= Southern New England Soccer League =

Semi-professional soccer league

The Southern New England Soccer League was a semi-professional soccer league based in New England which was established in 1914 and collapsed in 1921. During its short existence, it featured some of the top teams in the northeast United States. Dissatisfaction with league mismanagement led to the end of the SNESL in 1921 as several teams moved to the newly created American Soccer League.

==History==

The Southern New England Soccer League's first season, 1914–15, went well with the New Bedford Whalers taking the league title based on a single table points system. However, the 1915–16 season introduced many of the problems that would plague the league until its demise. Several teams refused to travel to away games and weather caused the cancellation of others. Those circumstances resulted in the cancellation of the season at a now unknown point at which Fore River was topping the standings. While the 1916–17 season went better than the previous one, it still left a lot to be desired. Two teams played eleven games (J&P Coats and Crompton) and the rest varied from five to eight games completed. The 1917–18 season was again cancelled for many of the same reasons as the 1915–16 season, but this time the league awarded the championship to J&P Coats. The next year, 1918–19, the season was cancelled entirely due to the loss of players to military service in World War I. While the league resumed play in 1919–20, records have not allowed a complete reconstruction of the season. In the 1920–21 season, the league held what was its most successful season. Only one team played less than ten games, and it disbanded during the season. Most of the teams played at least thirteen with a high of sixteen by the champions Fore River. However, frustration at the constant mismanagement led several of the teams to join with teams from the professional National Association Football League to create the American Soccer League.
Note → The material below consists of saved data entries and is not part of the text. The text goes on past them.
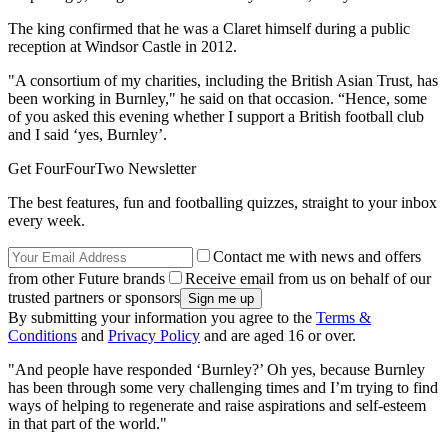
The king confirmed that he was a Claret himself during a public
reception at Windsor Castle in 2012.
"A consortium of my charities, including the British Asian Trust, has
been working in Burnley," he said on that occasion. “Hence, some
of you asked this evening whether I support a British football club
and I said ‘yes, Burnley’.
Get FourFourTwo Newsletter
The best features, fun and footballing quizzes, straight to your inbox
every week.
Contact me with news and offers
from other Future brands
Receive email from us on behalf of our
trusted partners or sponsors
By submitting your information you agree to the
Terms &
Conditions
and
Privacy Policy
and are aged 16 or over.
"And people have responded ‘Burnley?’ Oh yes, because Burnley
has been through some very challenging times and I’m trying to find
ways of helping to regenerate and raise aspirations and self-esteem
in that part of the world."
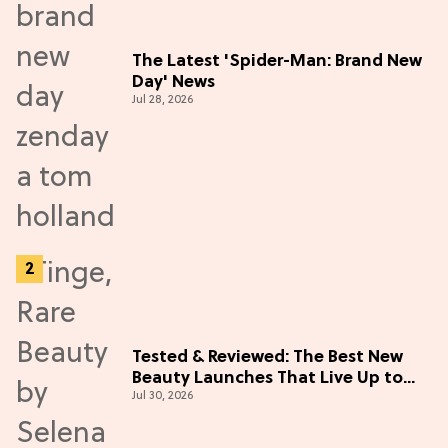
The Latest 'Spider-Man: Brand New
Day' News
Jul 28, 2026
Tested & Reviewed: The Best New
Beauty Launches That Live Up to
Jul 30, 2026
the Hype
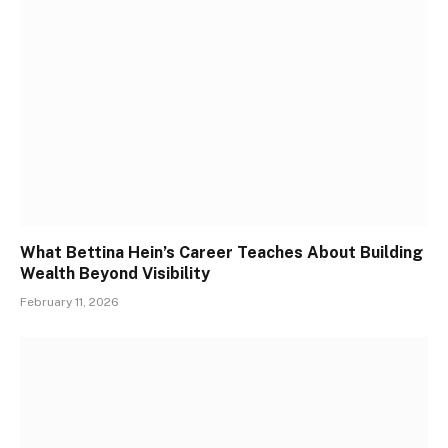
What Bettina Hein’s Career Teaches About Building
Wealth Beyond Visibility
February 11, 2026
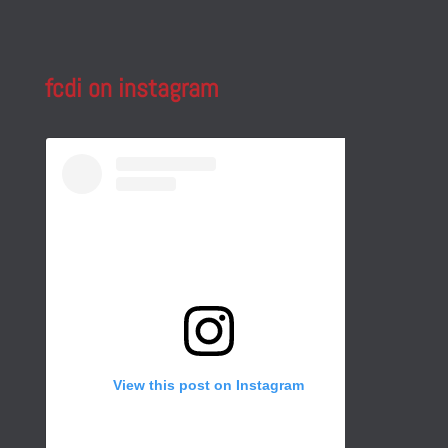
fcdi on instagram
View this post on Instagram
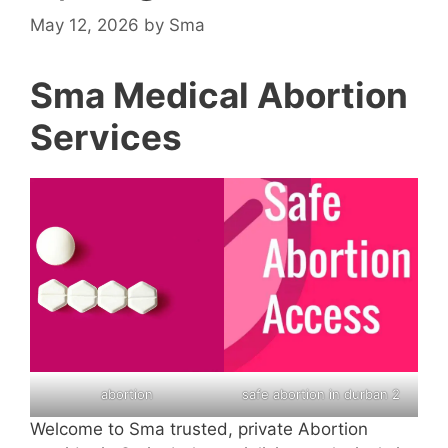
May 12, 2026
by
Sma
Sma Medical Abortion
Services
abortion
safe abortion in durban 2
Welcome to Sma trusted, private Abortion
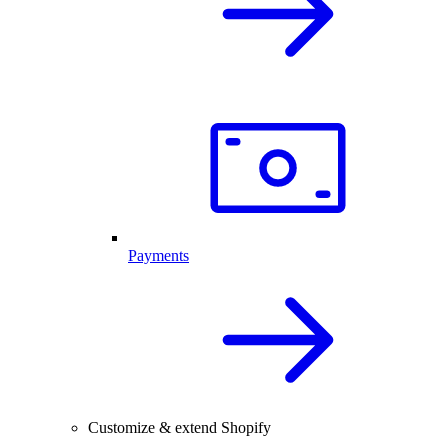
Payments
Customize & extend Shopify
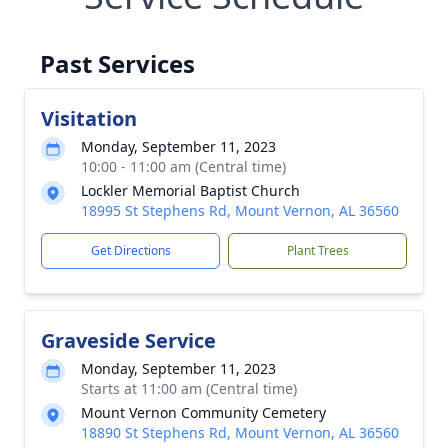
Past Services
Visitation
Monday, September 11, 2023
10:00 - 11:00 am (Central time)
Lockler Memorial Baptist Church
18995 St Stephens Rd, Mount Vernon, AL 36560
Get Directions
Plant Trees
Graveside Service
Monday, September 11, 2023
Starts at 11:00 am (Central time)
Mount Vernon Community Cemetery
18890 St Stephens Rd, Mount Vernon, AL 36560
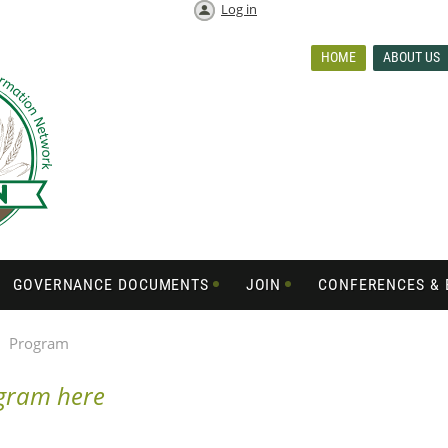
Log in
HOME
ABOUT US
GOVERNANCE DOCUMENTS
JOIN
CONFERENCES & 
Program
ogram here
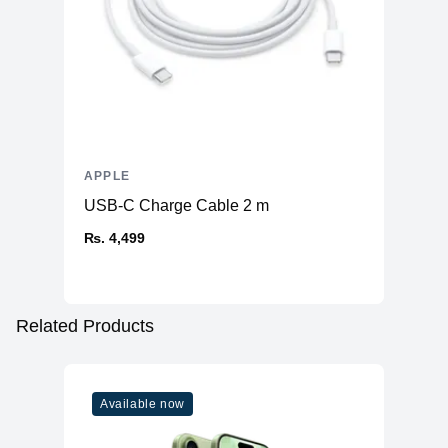
APPLE
USB-C Charge Cable 2 m
₨. 4,499
Related Products
Available now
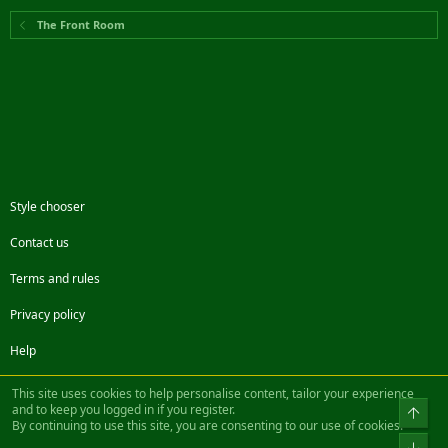
The Front Room
Style chooser
Contact us
Terms and rules
Privacy policy
Help
Facebook
Twitter
Steam
Contact us
RSS
This site uses cookies to help personalise content, tailor your experience
and to keep you logged in if you register.
Top
By continuing to use this site, you are consenting to our use of cookies.
®
Community platform by XenForo
© 2010-2022 XenForo Ltd.
Bot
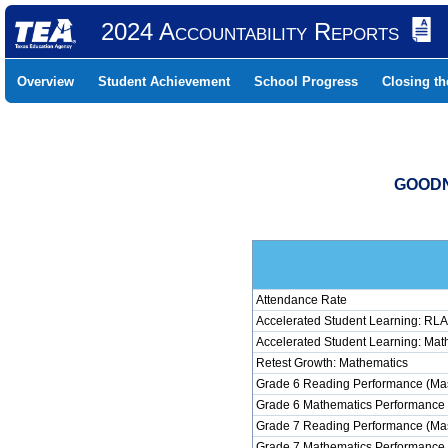
2024 Accountability Reports
Overview
Student Achievement
School Progress
Closing t
GOODN
Attendance Rate
Accelerated Student Learning: RLA
Accelerated Student Learning: Mat
Retest Growth: Mathematics
Grade 6 Reading Performance (Mas
Grade 6 Mathematics Performance 
Grade 7 Reading Performance (Mas
Grade 7 Mathematics Performance 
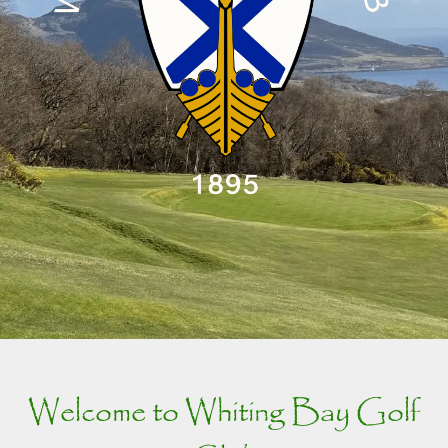
Welcome to Whiting Bay Golf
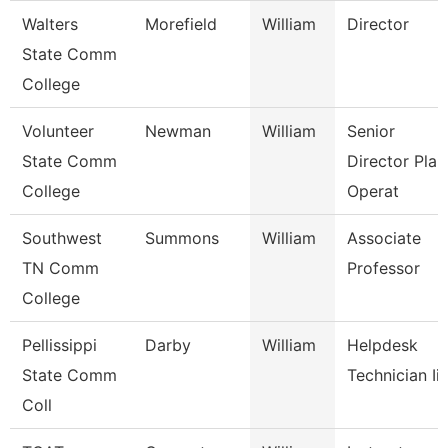
Walters
Morefield
William
Director
State Comm
College
Volunteer
Newman
William
Senior
State Comm
Director Plan
College
Operat
Southwest
Summons
William
Associate
TN Comm
Professor
College
Pellissippi
Darby
William
Helpdesk
State Comm
Technician Iii
Coll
The ASL began its first season in the fall of 1921 at which point the NAFBL and SNESL both disbanded.

==Seasons==

| Season | Winner |
|---|---|
| 1914–15 | New Bedford Whalers |
| 1915–16 | No champion |
| 1916–17 | New Bedford Whalers |
| 1917–18 | J&P Coats |
| 1918–19 | Cancelled |
| 1919–20 | Unknown |
| 1920–21 | Fore River |

==Teams==

- New Bedford Whalers (1914–1921)
- YMCTAS (New Bedford Temps) (1914–1915)
- J&P Coats (1914–1921)
- Pawtucket (1914–1915)
- Taunton City (1914–1915)
- Fall River Pan Americans (1915–1918)
- New Bedford Celtics (1915–1918)
- Howard & Bullough (1915–1917)
- Fall River Rovers (1915–)
- Fore River (Fore River Shipbuilding Company Stars) (1915–1921)
- Crompton F.C. (1916–1921)
- Greystone F.C. (1917–1918)
- Lonsdale F.C. (1917–1918)
- General Electrics (1919–1920)
- Sayles Finishing Plant F.C. (1920–1921)
- St. Michael’s (1920, disbanded after seven games)
- Sharp Manufacturing Company (1920–1921)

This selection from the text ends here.